If not for the instinct to stay with his dam, he’d have scampered off a long
time ago.
    “That’s it.” Conner took another step.
    Dallas suddenly remembered her camera. Stuffing Molly’s lead in
the crook of her arm, she started snapping pictures, grateful that there was
still enough light.
    How could she have forgotten to take pictures?
    Simple. Conner.
    He held out his hand, palm up. The mare arched her neck,
sniffed him and jerked back, before sniffing again. Eventually, to Dallas’s
surprise and delight, she let Conner stroke the side of her face. Another couple
dozen pictures were saved to her camera’s memory card.
    Murmuring to the mare the entire time, Conner lifted the rope,
letting her sniff it before uncoiling it one loop at a time.
    “That’s right,” he crooned. “You know what this is, and you
want to go home. Had your fill of the hard life, I bet.”

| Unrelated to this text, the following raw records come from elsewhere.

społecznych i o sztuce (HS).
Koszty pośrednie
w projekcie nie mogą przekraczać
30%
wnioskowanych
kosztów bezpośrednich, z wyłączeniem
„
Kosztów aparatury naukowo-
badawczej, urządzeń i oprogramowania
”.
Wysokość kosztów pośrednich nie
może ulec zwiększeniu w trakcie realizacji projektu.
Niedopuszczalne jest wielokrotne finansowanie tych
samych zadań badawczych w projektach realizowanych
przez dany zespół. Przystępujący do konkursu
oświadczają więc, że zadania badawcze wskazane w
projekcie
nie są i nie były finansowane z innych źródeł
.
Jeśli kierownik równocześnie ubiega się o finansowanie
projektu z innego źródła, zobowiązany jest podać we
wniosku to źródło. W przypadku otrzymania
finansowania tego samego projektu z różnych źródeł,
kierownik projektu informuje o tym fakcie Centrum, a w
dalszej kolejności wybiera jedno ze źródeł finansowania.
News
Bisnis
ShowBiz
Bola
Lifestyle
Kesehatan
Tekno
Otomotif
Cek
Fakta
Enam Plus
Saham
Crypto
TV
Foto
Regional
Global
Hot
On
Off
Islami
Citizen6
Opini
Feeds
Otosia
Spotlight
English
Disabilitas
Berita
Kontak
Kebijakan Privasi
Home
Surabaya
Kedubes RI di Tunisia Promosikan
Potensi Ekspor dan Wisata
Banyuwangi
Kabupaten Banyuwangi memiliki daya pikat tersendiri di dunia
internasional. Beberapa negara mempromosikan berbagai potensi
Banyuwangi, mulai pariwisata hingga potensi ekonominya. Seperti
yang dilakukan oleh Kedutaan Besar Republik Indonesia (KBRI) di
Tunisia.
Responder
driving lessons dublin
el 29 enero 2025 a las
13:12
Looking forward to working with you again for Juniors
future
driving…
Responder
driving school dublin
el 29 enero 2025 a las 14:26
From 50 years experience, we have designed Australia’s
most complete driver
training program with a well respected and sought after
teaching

    Dallas got another shot of Conner and the mare, this one with
the arrow in her neck prominent.
    He had just laid the rope over the mare’s neck, well beneath
the wound site, when the low rumble of an engine sounded in the distance. No,
two engines, Dallas thought, peering at the top of the hill and listening
intently.
    Their rescue party was arriving, and none too soon.

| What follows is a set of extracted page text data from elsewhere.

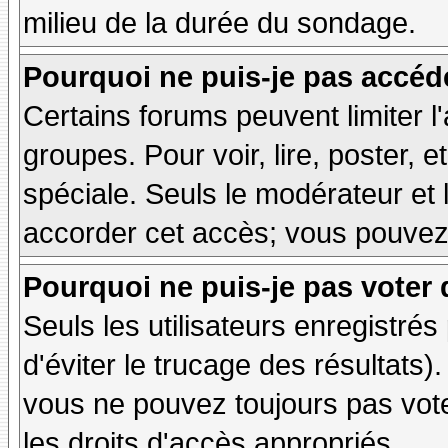
milieu de la durée du sondage.
Pourquoi ne puis-je pas accéd
Certains forums peuvent limiter l'
groupes. Pour voir, lire, poster, 
spéciale. Seuls le modérateur et 
accorder cet accès; vous pouvez 
Pourquoi ne puis-je pas voter
Seuls les utilisateurs enregistré
d'éviter le trucage des résultats)
vous ne pouvez toujours pas vot
les droits d'accès appropriés.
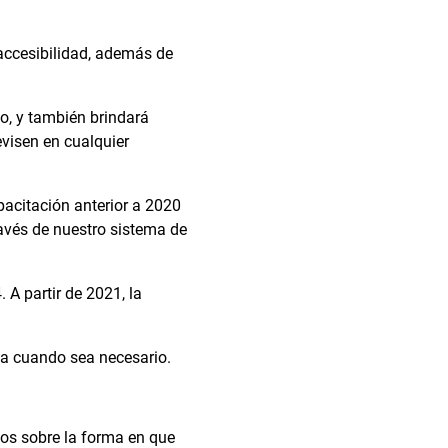
accesibilidad, además de
o, y también brindará
evisen en cualquier
pacitación anterior a 2020
ravés de nuestro sistema de
A partir de 2021, la
ica cuando sea necesario.
os sobre la forma en que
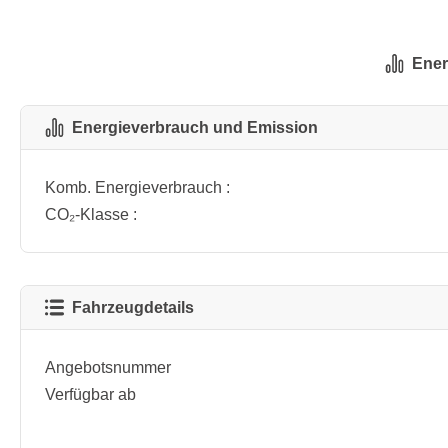
Ener
Energieverbrauch und Emission
Komb. Energieverbrauch :
CO₂-Klasse :
Fahrzeugdetails
Angebotsnummer
Verfügbar ab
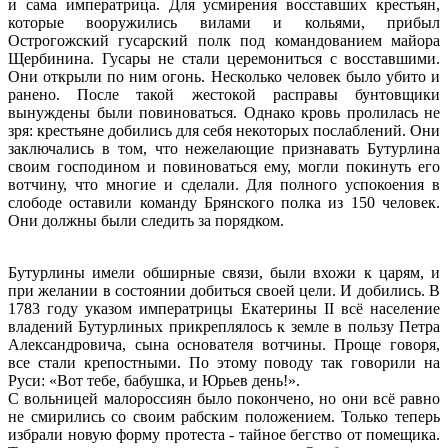
и сама императрица. Для усмирения восставших крестьян,
которые вооружились вилами и кольями, прибыл
Острогожский гусарский полк под командованием майора
Щербинина. Гусары не стали церемониться с восставшими.
Они открыли по ним огонь. Несколько человек было убито и
ранено. После такой жестокой расправы бунтовщики
вынуждены были повиноваться. Однако кровь пролилась не
зря: крестьяне добились для себя некоторых послаблений. Они
заключались в том, что нежелающие признавать Бутурлина
своим господином и повиноваться ему, могли покинуть его
вотчину, что многие и сделали. Для полного успокоения в
слободе оставили команду Брянского полка из 150 человек.
Они должны были следить за порядком.
Бутурлины имели обширные связи, были вхожи к царям, и
при желании в состоянии добиться своей цели. И добились. В
1783 году указом императрицы Екатерины II всё население
владений Бутурлиных прикреплялось к земле в пользу Петра
Александровича, сына основателя вотчины. Проще говоря,
все стали крепостными. По этому поводу так говорили на
Руси: «Вот тебе, бабушка, и Юрьев день!».
С вольницей малороссиян было покончено, но они всё равно
не смирились со своим рабским положением. Только теперь
избрали новую форму протеста - тайное бегство от помещика.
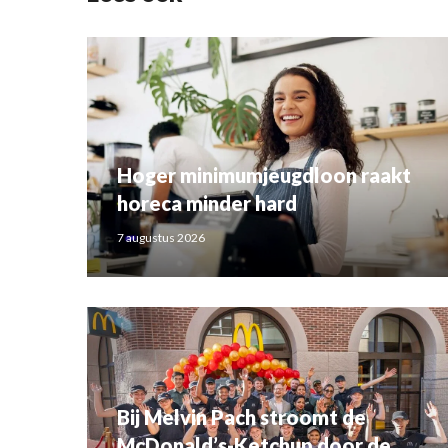
Hoger minimumjeugdloon raakt
horeca minder hard
7 augustus 2026
Bij Melvin Pach stroomt de
McDonald’s-Ketchup door de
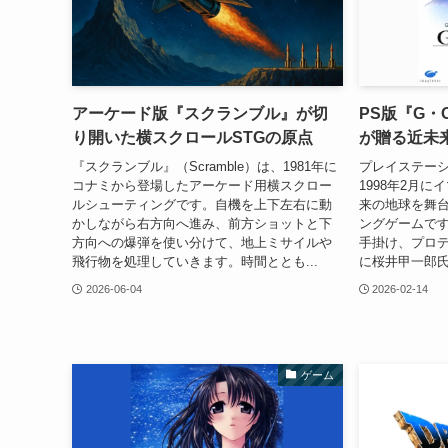
アーケード版『スクランブル』が切
PS版『G・
り開いた横スクロールSTGの原点
が贈る近未
『スクランブル』（Scramble）は、1981年に
プレイステーショ
コナミから登場したアーケード用横スクロー
1998年2月
ルシューティングです。自機を上下左右に動
来の地球を舞
かしながら右方向へ進み、前方ショットと下
ングゲームです
方向への爆弾を使い分けて、地上ミサイルや
手掛け、プロ
飛行物を処理していきます。時間ととも...
に桜井甲一郎氏
2026-06-04
2026-02-14
ゲーム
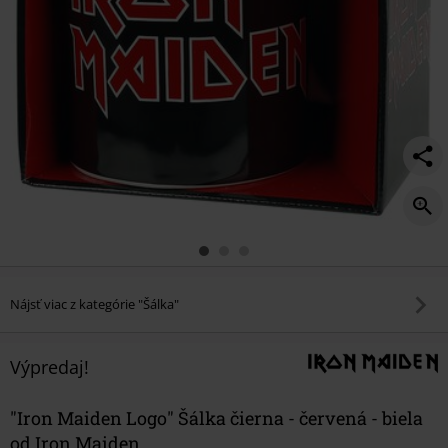
Nájsť viac z kategórie "Šálka"
Výpredaj!
"Iron Maiden Logo" Šálka čierna - červená - biela
od Iron Maiden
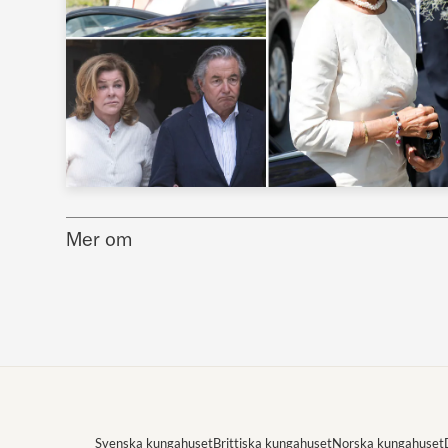
Mer om
Svenska kungahuset
Brittiska kungahuset
Norska kungahuset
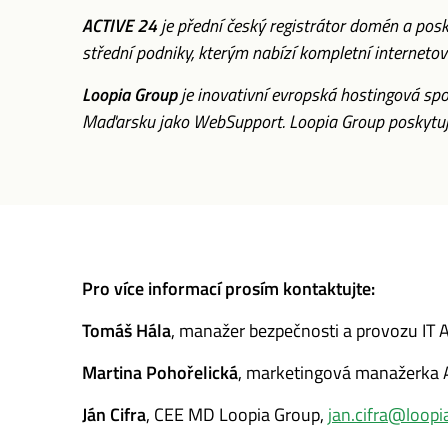
ACTIVE 24
je přední český registrátor domén a pos
střední podniky, kterým nabízí kompletní internetov
Loopia Group
je inovativní evropská hostingová spo
Maďarsku jako WebSupport. Loopia Group poskytuje 
Pro více informací prosím kontaktujte:
Tomáš Hála
,
manažer bezpečnosti a provozu IT
A
Martina Pohořelická
, marketingová manažerka A
Ján Cifra
, CEE MD Loopia Group,
jan.cifra@loop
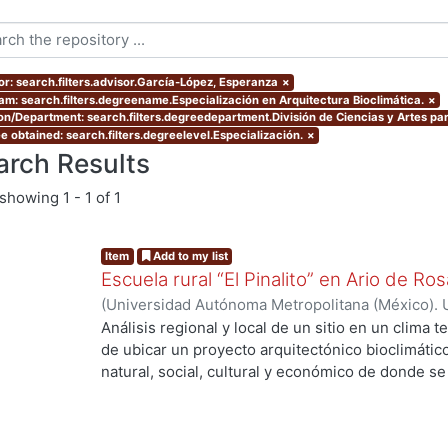
or: search.filters.advisor.García-López, Esperanza
×
am: search.filters.degreename.Especialización en Arquitectura Bioclimática.
×
ion/Department: search.filters.degreedepartment.División de Ciencias y Artes par
e obtained: search.filters.degreelevel.Especialización.
×
arch Results
showing
1 - 1 of 1
Item
Add to my list
Escuela rural “El Pinalito” en Ario de R
(
Universidad Autónoma Metropolitana (México). 
de Servicios de Información.
,
2006-07
)
González
Análisis regional y local de un sitio en un clima
de ubicar un proyecto arquitectónico bioclimáti
natural, social, cultural y económico de donde se 
Pinalito, una de las 129 localidades del municipi
ng...
proyecto consiste en una escuela primaria rural. S
población, actividades económicas, arquitectura t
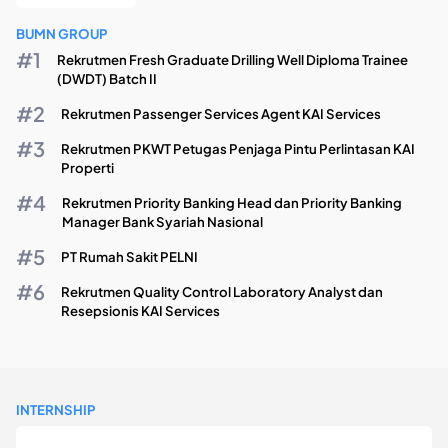
BUMN GROUP
Rekrutmen Fresh Graduate Drilling Well Diploma Trainee
(DWDT) Batch II
Rekrutmen Passenger Services Agent KAI Services
Rekrutmen PKWT Petugas Penjaga Pintu Perlintasan KAI
Properti
Rekrutmen Priority Banking Head dan Priority Banking
Manager Bank Syariah Nasional
PT Rumah Sakit PELNI
Rekrutmen Quality Control Laboratory Analyst dan
Resepsionis KAI Services
INTERNSHIP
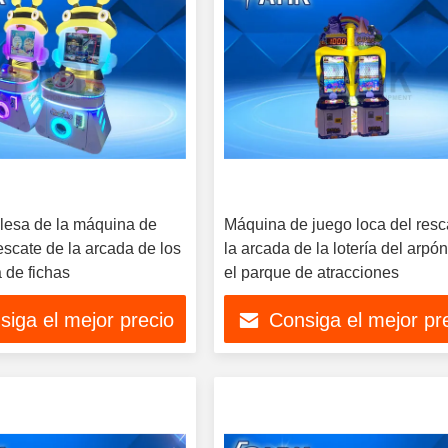
glesa de la máquina de
Máquina de juego loca del resc
escate de la arcada de los
la arcada de la lotería del arpó
 de fichas
el parque de atracciones
siga el mejor precio
Consiga el mejor pr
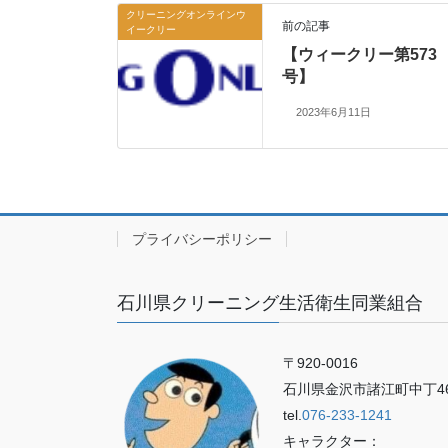
クリーニングオンラインウ
前の記事
イークリー
【ウィークリー第573
号】
2023年6月11日
プライバシーポリシー
石川県クリーニング生活衛生同業組合
〒920-0016
石川県金沢市諸江町中丁46
tel.
076-233-1241
キャラクター：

    Wrong. It was too soon, as a glance at Conner confirmed.
    He hadn’t completely secured the rope, and when the mare tossed
her head, it slipped off. She backed away, lowering her head and baring her
teeth.
    The colt, Dallas suddenly realized. The mare wanted to protect
her baby from danger.
    Dallas jumped as the first ATV crested the hill and came to a
stop, the engine whining as it idled. When the driver—it was Gavin; she could
see that now—started toward them, the mare twisted sideways and galloped down
the hill, her colt in hot pursuit. Seconds later, they disappeared behind the
bend, the clatter of their hooves fading to silence.
    “Conner!” Dallas called, but it was pointless. There was
nothing he could do, no way he could go after them on foot.
    She wanted to cry. Without proper medical treatment, the mare
had little, if any, chance of recovery.
    * * *
    “W E HAVE TO GO AFTER THEM !”
    “We will,” Conner assured Dallas. He’d just finished telling
Gavin and Ethan about the injured mare and her colt. “Just not now. It’ll be
dark soon. And the ATVs will only scare her away. We’ll come back later.